Fakie skating is exactly like regular skating, except for the fact that you’ll be rolling backwards instead of forward. It means that instead of going towards what’s in front of you, you’ll be rolling towards what’s behind you, making fakie tricks a little bit harder than regular ones, even if your stance is basically the same.

Know how to Fakie ollie

The fakie kick flip has a lot in common with the fakie ollie, the first maneuver you need to learn when you start skating in this stance. The difference lies in the "kick" and the fact that the board rotates under your feet instead of sticking to it. In order to learn how to do a fakie kickflip, it's important to know how to do a proper fakie ollie. We’re assuming that you already know how to fakie ollie, but if you need a little help, here is the simplified method.

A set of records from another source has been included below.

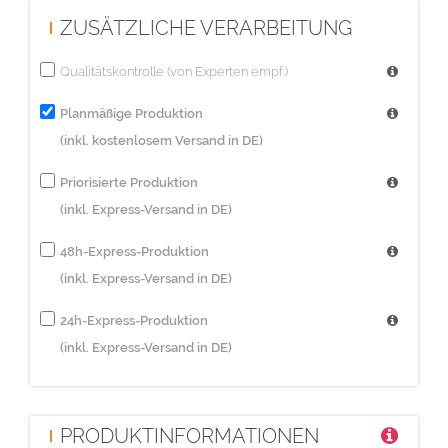
ZUSÄTZLICHE VERARBEITUNG
Qualitätskontrolle (von Experten empf.)
Planmäßige Produktion
(inkl. kostenlosem Versand in DE)
Priorisierte Produktion
(inkl. Express-Versand in DE)
48h-Express-Produktion
(inkl. Express-Versand in DE)
24h-Express-Produktion
(inkl. Express-Versand in DE)
PRODUKTINFORMATIONEN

Place your back foot on the tip of your tail and your front foot a little under the bolts at an angle of almost 90 degrees. Bend you knees and prepare to jump. As you take off, apply a strong pressure on the tail of your board and tap it on the ground so the front of the board lifts into the air. Slip your front foot on the grip tape all the way to the nose of the board to level it in the air. Once you are levelled up, let yourself fall back on the ground and absorb the impact by bending your knees. All this while rolling backwards.

The foot placement

Once you get how to do a fakie ollie, it's time to flip your board. First of all, it's important to know that the fakie kickflip's foot placement, though similar to the fakie ollie, is not the same, especially for the front foot. It will be positioned in a slightly more pronounced angle, with the toes pointing slightly forward, which will facilitate your kick when time comes to "flick" your board.

Your back foot, like the ollie, is firmly resting on the tail of the board. Our tip: Do not lean forward too much when popping and make sure your shoulders are aligned with your board for more balance.

The Flick

The flick is the foot movement that will allow you to make your skateboard rotate. For someone who has never done it, it can look a bit complex, but it's just a simple kick forward. All you need is the right timing.

Get ready to pop up as if you were doing a fakie ollie, but with the kick flip foot placement you learned in the previous step. As you begin to jump, slide your front foot toward the front edge of the board while pointing more and more towards the toes and BANG, kick forward. Make sure the toes of your front foot hit the side of the board in a quick and firm way.

There's two things you need to know. One, when you kick, aim your front foot forward then up, not down. This will allow your two feet to stay above the board in order to land on it and not on the ground. Two, do not try to kick too hard as your board could move away from your feet or flip too much.

The Catch

Once the skateboard has completed a full rotation under your feet while you are in the air, catch it with your back foot first to stop the rotation. The front foot will get back in its place automatically.

To find out if your skateboard has completed its rotation, you will have to keep your eyes on it while you do your fakie kick flip, which can be difficult. Do your best to find the right timing and try to land with your feet on your skateboard's screws for more style and ease. Our tip: Keep your shoulders aligned with the direction in which you are heading. This will help you keep your balance as you set up for your fakie kick flip.

Absorb the impact and keep practicing

The moment we've all been waiting for, the landing! After catching your board in the air, stomp it to the ground and don't forget to bend your knees to absorb the impact and for landing style points. This will also allow you to keep better control of your skateboard while you roll away.